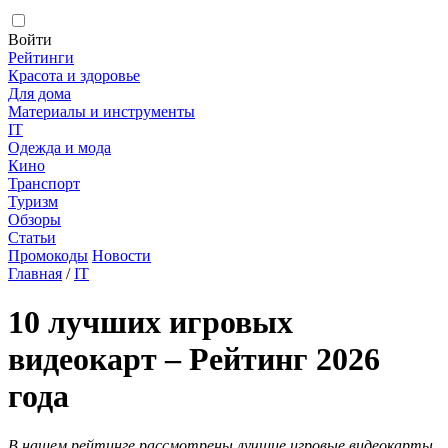
Войти
Рейтинги
Красота и здоровье
Для дома
Материалы и инструменты
IT
Одежда и мода
Кино
Транспорт
Туризм
Обзоры
Статьи
Промокоды
Новости
Главная
/
IT
10 лучших игровых
видеокарт – Рейтинг 2026
года
В нашем рейтинге рассмотрены лучшие игровые видеокарты,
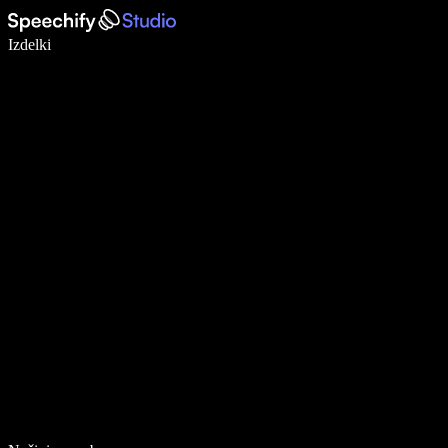
Pišite 5× hitreje z narekovanjem
Izdelki
Več o tem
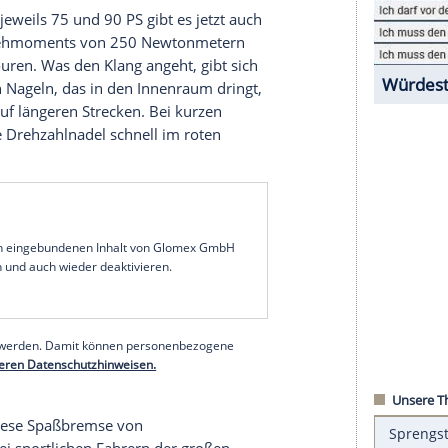
ch einen riesigen Schritt nach vorn gemacht. Beim
rill
sowie die LED-Scheinwerfer auf, die in den
d. So macht der Zwerg weiterhin einen
ruck, wirkt aber wegen der großflächigen
nraum
kommen je nach Ausstattung ein bisschen
Wer auf guten Sound steht, kann sich für 590
oren mit jeweils 75 und 90 PS gibt es jetzt auch
Dank eines Drehmoments von 250 Newtonmetern
ell auf Touren. Was den Klang angeht, gibt sich
altend: Kein Nageln, das in den
Innenraum
dringt,
 und ruhig auf längeren Strecken. Bei kurzen
, sodass die
Drehzahlnadel
schnell im roten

#### [Problem to work on]
The pictures in the entries should be left out; output everything else exactly.

#### [Answer to the problem]
Войти
Рейтинги
Красота и здоровье
Для дома
Материалы и инструменты
IT
Одежда и мода
Кино
Транспорт
Туризм
Обзоры
Статьи
Промокоды
Новости
Главная
/
IT
10 лучших игровых
видеокарт – Рейтинг 2026
года
В нашем рейтинге рассмотрены лучшие игровые видеокарты,
Pišite 5× hitreje z narekovanjem
Izdelki
Več o tem
ch einen riesigen Schritt nach vorn gemacht. Beim
rill
sowie die LED-Scheinwerfer auf, die in den
d. So macht der Zwerg weiterhin einen
ruck, wirkt aber wegen der großflächigen
nraum
kommen je nach Ausstattung ein bisschen
Wer auf guten Sound steht, kann sich für 590
oren mit jeweils 75 und 90 PS gibt es jetzt auch
Dank eines Drehmoments von 250 Newtonmetern
ell auf Touren. Was den Klang angeht, gibt sich
altend: Kein Nageln, das in den
Innenraum
dringt,
 und ruhig auf längeren Strecken. Bei kurzen
, sodass die
Drehzahlnadel
schnell im roten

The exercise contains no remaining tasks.